• Goal of the exercise:
Please reproduce each line of the data below exactly as shown.

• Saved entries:
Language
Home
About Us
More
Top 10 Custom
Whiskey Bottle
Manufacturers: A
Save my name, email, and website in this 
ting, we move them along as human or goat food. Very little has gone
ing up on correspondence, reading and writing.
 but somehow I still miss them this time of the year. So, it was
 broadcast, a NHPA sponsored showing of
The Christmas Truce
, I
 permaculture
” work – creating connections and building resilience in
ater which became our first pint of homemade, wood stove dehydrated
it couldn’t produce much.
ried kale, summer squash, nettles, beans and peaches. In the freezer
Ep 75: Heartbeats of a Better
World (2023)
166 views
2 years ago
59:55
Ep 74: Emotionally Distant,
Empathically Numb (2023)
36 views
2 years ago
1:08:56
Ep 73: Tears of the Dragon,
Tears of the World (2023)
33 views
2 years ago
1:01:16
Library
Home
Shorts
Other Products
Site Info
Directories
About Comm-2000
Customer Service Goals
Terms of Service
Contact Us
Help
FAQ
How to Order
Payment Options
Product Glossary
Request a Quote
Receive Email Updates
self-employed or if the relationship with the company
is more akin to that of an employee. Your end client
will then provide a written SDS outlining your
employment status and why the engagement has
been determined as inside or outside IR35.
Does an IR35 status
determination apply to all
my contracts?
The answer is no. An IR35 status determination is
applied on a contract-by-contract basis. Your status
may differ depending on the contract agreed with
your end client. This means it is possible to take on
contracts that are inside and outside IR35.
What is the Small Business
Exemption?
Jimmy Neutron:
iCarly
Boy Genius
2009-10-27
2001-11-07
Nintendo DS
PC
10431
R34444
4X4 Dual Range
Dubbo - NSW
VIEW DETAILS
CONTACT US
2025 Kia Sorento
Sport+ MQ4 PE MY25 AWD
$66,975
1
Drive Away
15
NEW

• Your response:
Language
Home
About Us
More
Top 10 Custom
Whiskey Bottle
Manufacturers: A
Save my name, email, and website in this 
ting, we move them along as human or goat food. Very little has gone
ing up on correspondence, reading and writing.
 but somehow I still miss them this time of the year. So, it was
 broadcast, a NHPA sponsored showing of
The Christmas Truce
, I
 permaculture
” work – creating connections and building resilience in
ater which became our first pint of homemade, wood stove dehydrated
it couldn’t produce much.
ried kale, summer squash, nettles, beans and peaches. In the freezer
Ep 75: Heartbeats of a Better
World (2023)
166 views
2 years ago
59:55
Ep 74: Emotionally Distant,
Empathically Numb (2023)
36 views
2 years ago
1:08:56
Ep 73: Tears of the Dragon,
Tears of the World (2023)
33 views
2 years ago
1:01:16
Library
Home
Shorts
Other Products
Site Info
Directories
About Comm-2000
Customer Service Goals
Terms of Service
Contact Us
Help
FAQ
How to Order
Payment Options
Product Glossary
Request a Quote
Receive Email Updates
self-employed or if the relationship with the company
is more akin to that of an employee. Your end client
will then provide a written SDS outlining your
employment status and why the engagement has
been determined as inside or outside IR35.
Does an IR35 status
determination apply to all
my contracts?
The answer is no. An IR35 status determination is
applied on a contract-by-contract basis. Your status
may differ depending on the contract agreed with
your end client. This means it is possible to take on
contracts that are inside and outside IR35.
What is the Small Business
Exemption?
Jimmy Neutron:
iCarly
Boy Genius
2009-10-27
2001-11-07
Nintendo DS
PC
10431
R34444
4X4 Dual Range
Dubbo - NSW
VIEW DETAILS
CONTACT US
2025 Kia Sorento
Sport+ MQ4 PE MY25 AWD
$66,975
1
Drive Away
15
NEW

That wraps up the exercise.